Page-level text extractions:
☆ ☆ ☆ ☆ ☆
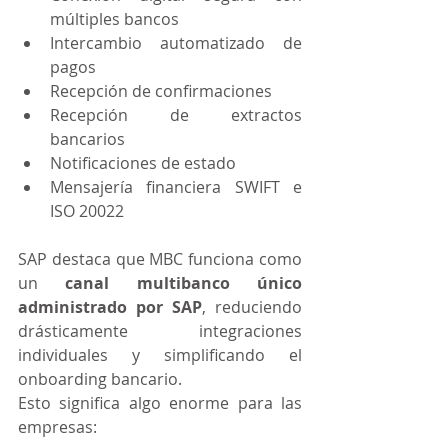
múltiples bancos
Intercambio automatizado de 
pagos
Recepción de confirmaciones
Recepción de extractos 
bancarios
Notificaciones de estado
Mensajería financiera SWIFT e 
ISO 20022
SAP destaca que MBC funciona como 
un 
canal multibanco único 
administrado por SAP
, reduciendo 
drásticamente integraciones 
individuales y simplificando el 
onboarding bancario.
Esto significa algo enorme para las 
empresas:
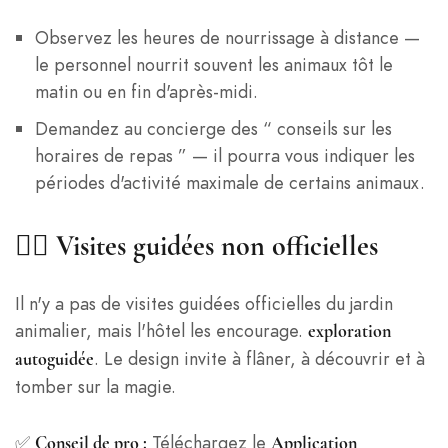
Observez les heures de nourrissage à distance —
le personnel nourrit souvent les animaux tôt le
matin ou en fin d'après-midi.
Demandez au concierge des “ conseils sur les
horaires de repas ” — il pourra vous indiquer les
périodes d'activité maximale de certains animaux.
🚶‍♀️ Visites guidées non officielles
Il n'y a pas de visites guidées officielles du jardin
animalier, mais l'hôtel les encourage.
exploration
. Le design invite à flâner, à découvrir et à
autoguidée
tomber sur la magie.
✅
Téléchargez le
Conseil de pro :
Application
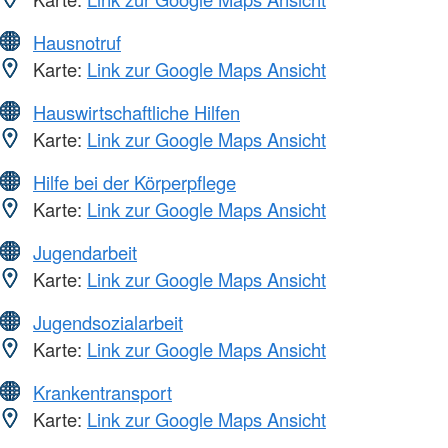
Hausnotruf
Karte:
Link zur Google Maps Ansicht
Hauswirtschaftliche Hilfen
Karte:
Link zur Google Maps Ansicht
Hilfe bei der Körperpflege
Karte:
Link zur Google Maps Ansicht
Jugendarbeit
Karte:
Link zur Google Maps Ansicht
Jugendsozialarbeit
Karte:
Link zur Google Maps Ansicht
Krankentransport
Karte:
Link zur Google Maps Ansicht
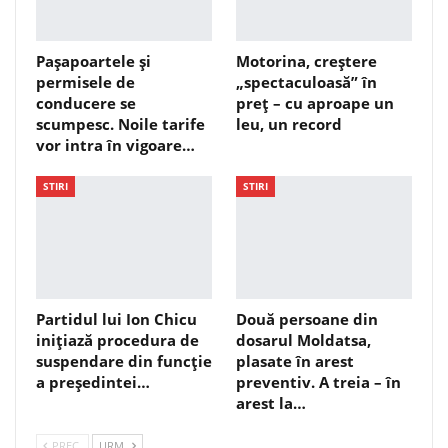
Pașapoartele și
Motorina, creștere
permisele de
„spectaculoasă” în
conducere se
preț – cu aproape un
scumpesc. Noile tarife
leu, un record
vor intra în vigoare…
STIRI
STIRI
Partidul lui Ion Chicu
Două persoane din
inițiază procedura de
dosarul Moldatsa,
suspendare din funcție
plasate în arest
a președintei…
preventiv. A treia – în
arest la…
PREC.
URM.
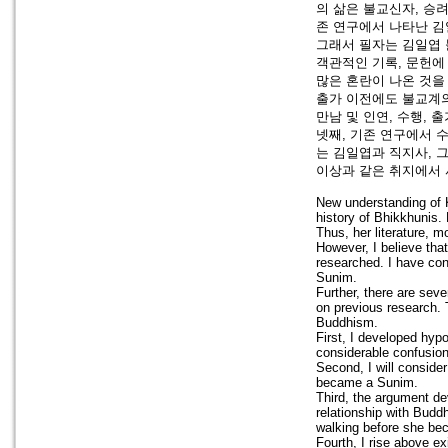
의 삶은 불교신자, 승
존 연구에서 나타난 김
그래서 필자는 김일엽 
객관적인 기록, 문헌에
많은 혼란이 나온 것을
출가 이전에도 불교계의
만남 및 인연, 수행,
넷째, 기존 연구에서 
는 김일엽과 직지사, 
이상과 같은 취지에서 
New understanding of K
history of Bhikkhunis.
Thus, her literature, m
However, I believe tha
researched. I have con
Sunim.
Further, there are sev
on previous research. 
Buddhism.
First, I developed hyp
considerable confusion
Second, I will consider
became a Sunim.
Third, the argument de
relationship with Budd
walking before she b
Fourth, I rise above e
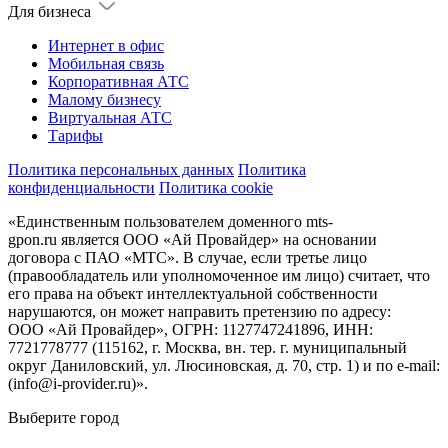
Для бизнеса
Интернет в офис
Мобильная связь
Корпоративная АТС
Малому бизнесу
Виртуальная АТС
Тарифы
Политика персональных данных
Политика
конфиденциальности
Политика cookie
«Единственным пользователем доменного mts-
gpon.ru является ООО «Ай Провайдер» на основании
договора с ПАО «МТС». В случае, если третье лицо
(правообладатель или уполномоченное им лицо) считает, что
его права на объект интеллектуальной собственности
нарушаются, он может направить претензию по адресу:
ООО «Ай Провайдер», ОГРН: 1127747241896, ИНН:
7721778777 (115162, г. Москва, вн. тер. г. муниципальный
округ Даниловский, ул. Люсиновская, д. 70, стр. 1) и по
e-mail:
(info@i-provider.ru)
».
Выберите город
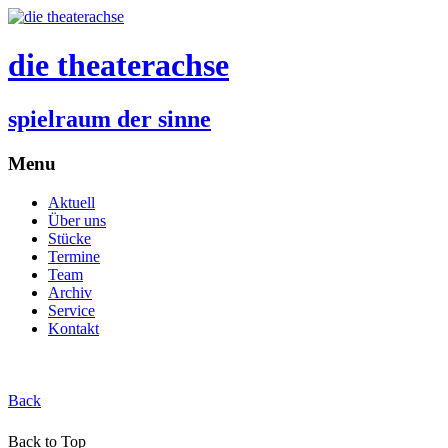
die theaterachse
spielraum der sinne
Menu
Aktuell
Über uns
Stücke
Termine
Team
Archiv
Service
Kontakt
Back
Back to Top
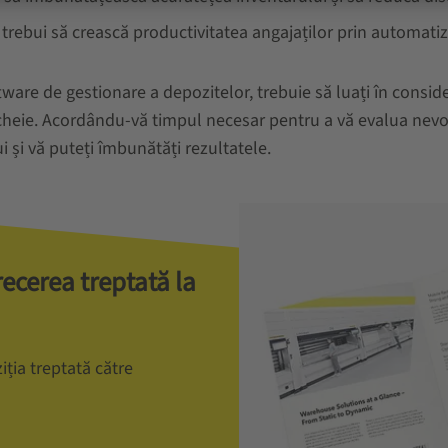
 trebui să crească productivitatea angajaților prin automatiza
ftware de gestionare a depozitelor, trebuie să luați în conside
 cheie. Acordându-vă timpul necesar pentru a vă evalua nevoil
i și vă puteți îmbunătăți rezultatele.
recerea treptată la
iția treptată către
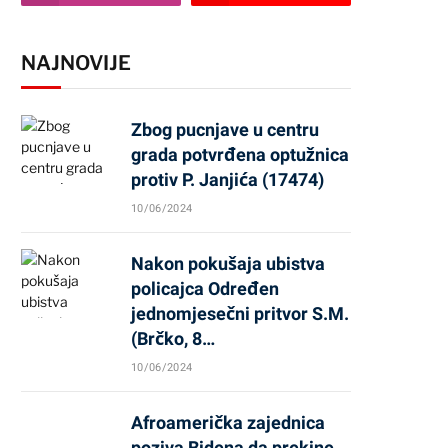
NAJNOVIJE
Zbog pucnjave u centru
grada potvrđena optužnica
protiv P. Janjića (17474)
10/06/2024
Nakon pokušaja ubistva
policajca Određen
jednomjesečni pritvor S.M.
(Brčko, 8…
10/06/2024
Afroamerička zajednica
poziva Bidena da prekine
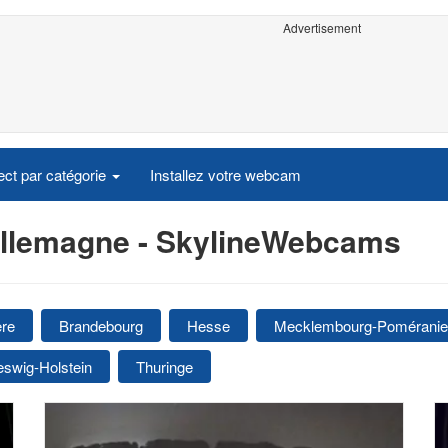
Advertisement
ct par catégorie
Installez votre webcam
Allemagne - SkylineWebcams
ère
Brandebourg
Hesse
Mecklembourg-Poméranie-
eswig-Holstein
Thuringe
☆ ☆ ☆ ☆ ☆
▸ **WHAT THIS TASK INVOLVES**: Drop the images and transcribe the entries above exactly.

▸ **OUTPUT OF THE EXERCISE**:
múltiples bancos
Intercambio automatizado de 
pagos
Recepción de confirmaciones
Recepción de extractos 
bancarios
Notificaciones de estado
Mensajería financiera SWIFT e 
ISO 20022
SAP destaca que MBC funciona como 
un 
canal multibanco único 
administrado por SAP
, reduciendo 
drásticamente integraciones 
individuales y simplificando el 
onboarding bancario.
Esto significa algo enorme para las 
empresas:
Observez les heures de nourrissage à distance —
le personnel nourrit souvent les animaux tôt le
matin ou en fin d'après-midi.
Demandez au concierge des “ conseils sur les
horaires de repas ” — il pourra vous indiquer les
périodes d'activité maximale de certains animaux.
🚶‍♀️ Visites guidées non officielles
Il n'y a pas de visites guidées officielles du jardin
animalier, mais l'hôtel les encourage.
exploration
. Le design invite à flâner, à découvrir et à
autoguidée
tomber sur la magie.
✅
Téléchargez le
Conseil de pro :
Application
Hausnotruf
Karte:
Link zur Google Maps Ansicht
Hauswirtschaftliche Hilfen
Karte:
Link zur Google Maps Ansicht
Hilfe bei der Körperpflege
Karte:
Link zur Google Maps Ansicht
Jugendarbeit
Karte:
Link zur Google Maps Ansicht
Jugendsozialarbeit
Karte:
Link zur Google Maps Ansicht
Krankentransport
Karte:
Link zur Google Maps Ansicht
Pașapoartele și
Motorina, creștere
permisele de
„spectaculoasă” în
conducere se
preț – cu aproape un
scumpesc. Noile tarife
leu, un record
vor intra în vigoare…
STIRI
STIRI
Partidul lui Ion Chicu
Două persoane din
inițiază procedura de
dosarul Moldatsa,
suspendare din funcție
plasate în arest
a președintei…
preventiv. A treia – în
arest la…
PREC.
URM.
의 삶은 불교신자, 승
존 연구에서 나타난 김
그래서 필자는 김일엽 
객관적인 기록, 문헌에
많은 혼란이 나온 것을
출가 이전에도 불교계의
만남 및 인연, 수행,
넷째, 기존 연구에서 
는 김일엽과 직지사, 
이상과 같은 취지에서 
New understanding of K
history of Bhikkhunis.
Thus, her literature, m
However, I believe tha
researched. I have con
Sunim.
Further, there are sev
on previous research. 
Buddhism.
First, I developed hyp
considerable confusion
Second, I will consider
became a Sunim.
Third, the argument de
relationship with Budd
walking before she b
Fourth, I rise above e
Для бизнеса
Интернет в офис
Мобильная связь
Корпоративная АТС
Малому бизнесу
Виртуальная АТС
Тарифы
Политика персональных данных
Политика
конфиденциальности
Политика cookie
«Единственным пользователем доменного mts-
gpon.ru является ООО «Ай Провайдер» на основании
договора с ПАО «МТС». В случае, если третье лицо
(правообладатель или уполномоченное им лицо) считает, что
его права на объект интеллектуальной собственности
нарушаются, он может направить претензию по адресу:
ООО «Ай Провайдер», ОГРН: 1127747241896, ИНН:
7721778777 (115162, г. Москва, вн. тер. г. муниципальный
округ Даниловский, ул. Люсиновская, д. 70, стр. 1) и по
e-mail:
(info@i-provider.ru)
».
Выберите город
die theaterachse
spielraum der sinne
Menu
Aktuell
Über uns
Stücke
Termine
Team
Archiv
Service
Kontakt
Back
Back to Top
 trebui să crească productivitatea angajaților prin automatiza
ftware de gestionare a depozitelor, trebuie să luați în conside
 cheie. Acordându-vă timpul necesar pentru a vă evalua nevoil
i și vă puteți îmbunătăți rezultatele.
recerea treptată la
iția treptată către
NAJNOVIJE
Zbog pucnjave u centru
grada potvrđena optužnica
protiv P. Janjića (17474)
10/06/2024
Nakon pokušaja ubistva
policajca Određen
jednomjesečni pritvor S.M.
(Brčko, 8…
10/06/2024
Afroamerička zajednica
poziva Bidena da prekine
Advertisement
ct par catégorie
Installez votre webcam
Allemagne - SkylineWebcams
ère
Brandebourg
Hesse
Mecklembourg-Poméranie-
eswig-Holstein
Thuringe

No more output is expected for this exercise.